*WORK REQUIRED*.
The line containing "नंदबाबा के आंगन से गूंजे श्रीकृष्ण" marks the end: copy exactly every line from the start of the records below up to and including it, leaving out pictures.

*SUPPLIED INFORMATION*.
────

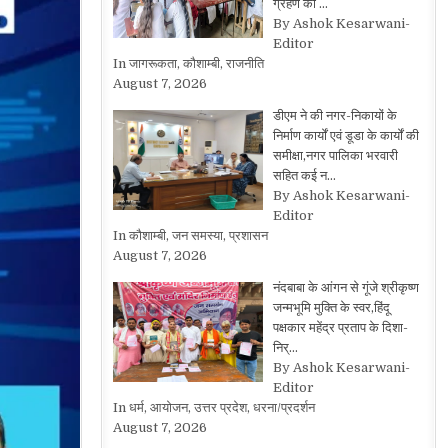
ग्रहण की …
By Ashok Kesarwani-
Editor
In जागरूकता, कौशाम्बी, राजनीति
August 7, 2026
डीएम ने की नगर-निकायों के
निर्माण कार्यों एवं डूडा के कार्यों की
समीक्षा,नगर पालिका भरवारी
सहित कई न…
By Ashok Kesarwani-
Editor
In कौशाम्बी, जन समस्या, प्रशासन
August 7, 2026
नंदबाबा के आंगन से गूंजे श्रीकृष्ण
जन्मभूमि मुक्ति के स्वर,हिंदू
पक्षकार महेंद्र प्रताप के दिशा-
निर्…
By Ashok Kesarwani-
Editor
In धर्म, आयोजन, उत्तर प्रदेश, धरना/प्रदर्शन
August 7, 2026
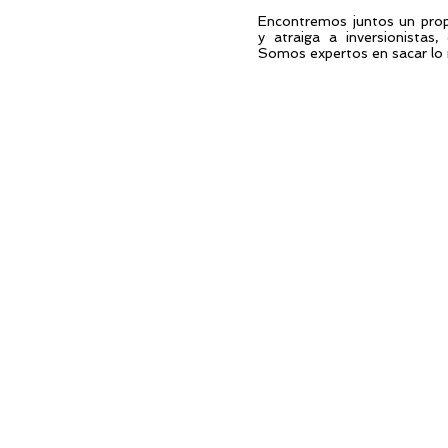
Encontremos juntos un prop
y atraiga a inversionistas, 
Somos expertos en sacar lo m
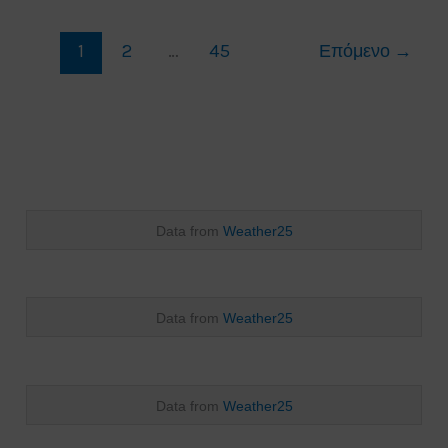
και
1
2
…
45
Επόμενο
→
την
Τετάρτη
24/7/24.
Data from
Weather25
Data from
Weather25
Data from
Weather25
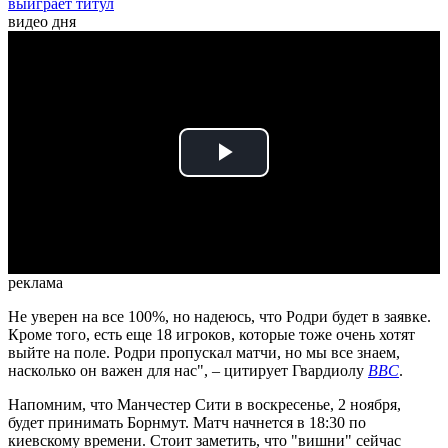
выиграет титул
видео дня
Play
Video
реклама
Не уверен на все 100%, но надеюсь, что Родри будет в заявке.
Кроме того, есть еще 18 игроков, которые тоже очень хотят
выйте на поле. Родри пропускал матчи, но мы все знаем,
насколько он важен для нас", – цитирует Гвардиолу
BBC
.
Напомним, что Манчестер Сити в воскресенье, 2 ноября,
будет принимать Борнмут. Матч начнется в 18:30 по
киевскому времени. Стоит заметить, что "вишни" сейчас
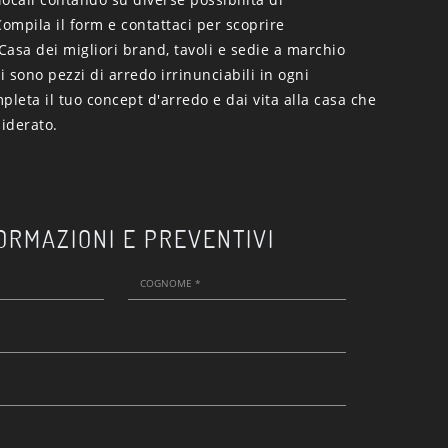
Compila il form e contattaci per scoprire
asa dei migliori brand, tavoli e sedie a marchio
li sono pezzi di arredo irrinunciabili in ogni
pleta il tuo concept d'arredo e dai vita alla casa che
iderato.
ORMAZIONI E PREVENTIVI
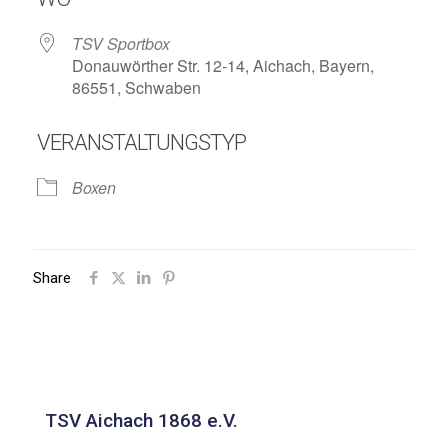
TSV Sportbox
Donauwörther Str. 12-14, Aichach, Bayern,
86551, Schwaben
VERANSTALTUNGSTYP
Boxen
Share
TSV Aichach 1868 e.V.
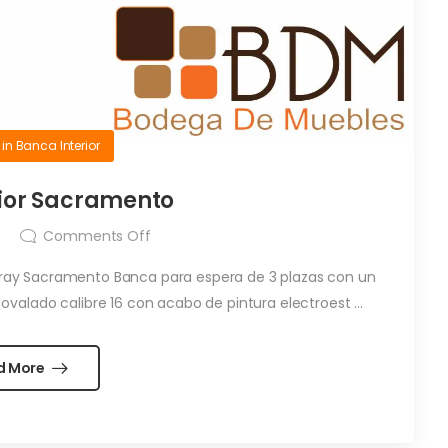
in
Banca Interior
rior Sacramento
Comments Off
Gray Sacramento Banca para espera de 3 plazas con un
ovalado calibre 16 con acabo de pintura electroest ...
d More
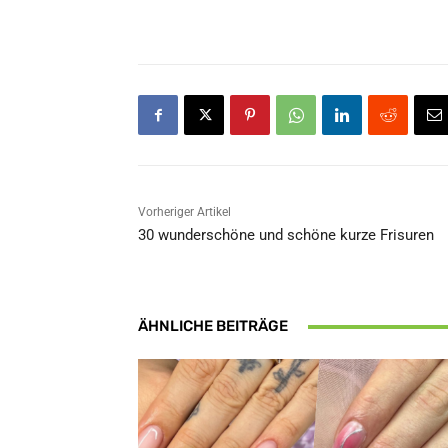
Vorheriger Artikel
30 wunderschöne und schöne kurze Frisuren
ÄHNLICHE BEITRÄGE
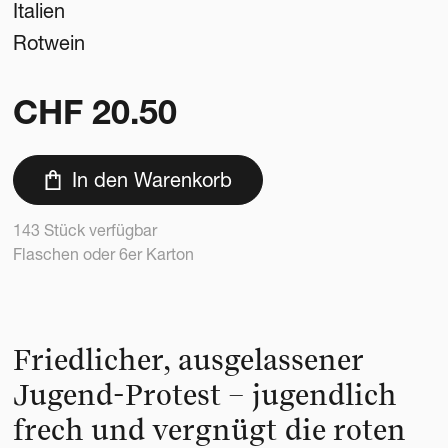
Italien
Rotwein
CHF
20.50
In den Warenkorb
143 Stück verfügbar
Flaschen oder 6er Karton
Friedlicher, ausgelassener
Jugend-Protest – jugendlich
frech und vergnügt die roten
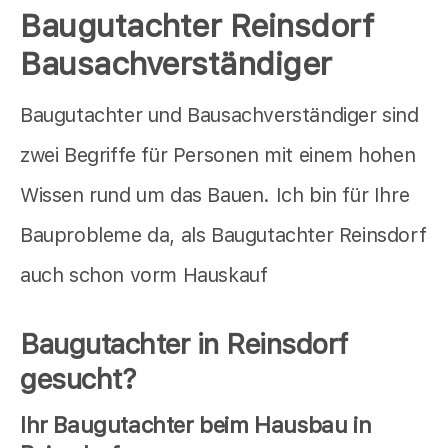
Baugutachter Reinsdorf
Bausachverständiger
Baugutachter und Bausachverständiger sind
zwei Begriffe für Personen mit einem hohen
Wissen rund um das Bauen. Ich bin für Ihre
Bauprobleme da, als Baugutachter Reinsdorf
auch schon vorm Hauskauf
Baugutachter in Reinsdorf
gesucht?
Ihr Baugutachter beim Hausbau in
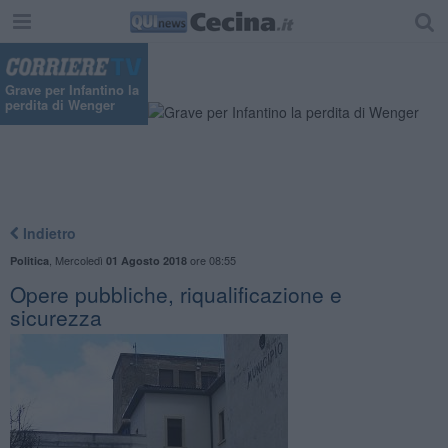
Grave per Infantino la
perdita di Wenger
Indietro
,
Mercoledì
ore 08:55
Politica
01 Agosto 2018
Opere pubbliche, riqualificazione e
sicurezza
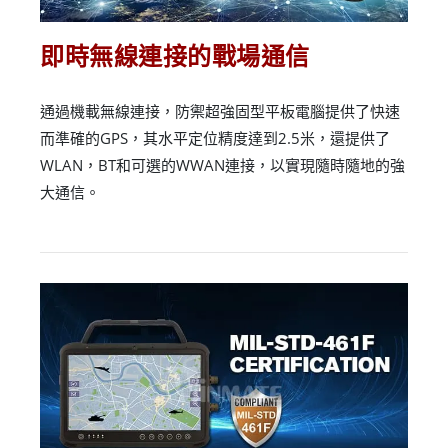
即時無線連接的戰場通信
通過機載無線連接，防禦超強固型平板電腦提供了快速
而準確的GPS，其水平定位精度達到2.5米，還提供了
WLAN，BT和可選的WWAN連接，以實現隨時隨地的強
大通信。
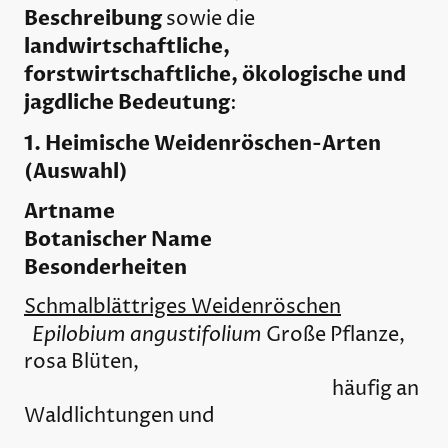
Beschreibung
sowie die
landwirtschaftliche,
forstwirtschaftliche, ökologische und
jagdliche Bedeutung
:
1. Heimische Weidenröschen-Arten
(Auswahl)
Artname
Botanischer Name
Besonderheiten
Schmalblättriges Weidenröschen
Epilobium angustifolium
Große Pflanze,
rosa Blüten,
häufig an
Waldlichtungen und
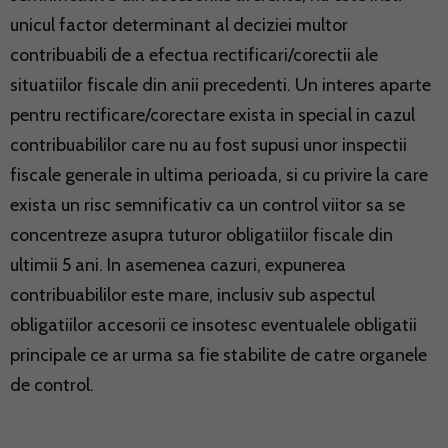
unicul factor determinant al deciziei multor
contribuabili de a efectua rectificari/corectii ale
situatiilor fiscale din anii precedenti. Un interes aparte
pentru rectificare/corectare exista in special in cazul
contribuabililor care nu au fost supusi unor inspectii
fiscale generale in ultima perioada, si cu privire la care
exista un risc semnificativ ca un control viitor sa se
concentreze asupra tuturor obligatiilor fiscale din
ultimii 5 ani. In asemenea cazuri, expunerea
contribuabililor este mare, inclusiv sub aspectul
obligatiilor accesorii ce insotesc eventualele obligatii
principale ce ar urma sa fie stabilite de catre organele
de control.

────

*SOLUTION FOR THIS EXERCISE*.
ग्रहण की …
By Ashok Kesarwani-
Editor
In जागरूकता, कौशाम्बी, राजनीति
August 7, 2026
डीएम ने की नगर-निकायों के
निर्माण कार्यों एवं डूडा के कार्यों की
समीक्षा,नगर पालिका भरवारी
सहित कई न…
By Ashok Kesarwani-
Editor
In कौशाम्बी, जन समस्या, प्रशासन
August 7, 2026
नंदबाबा के आंगन से गूंजे श्रीकृष्ण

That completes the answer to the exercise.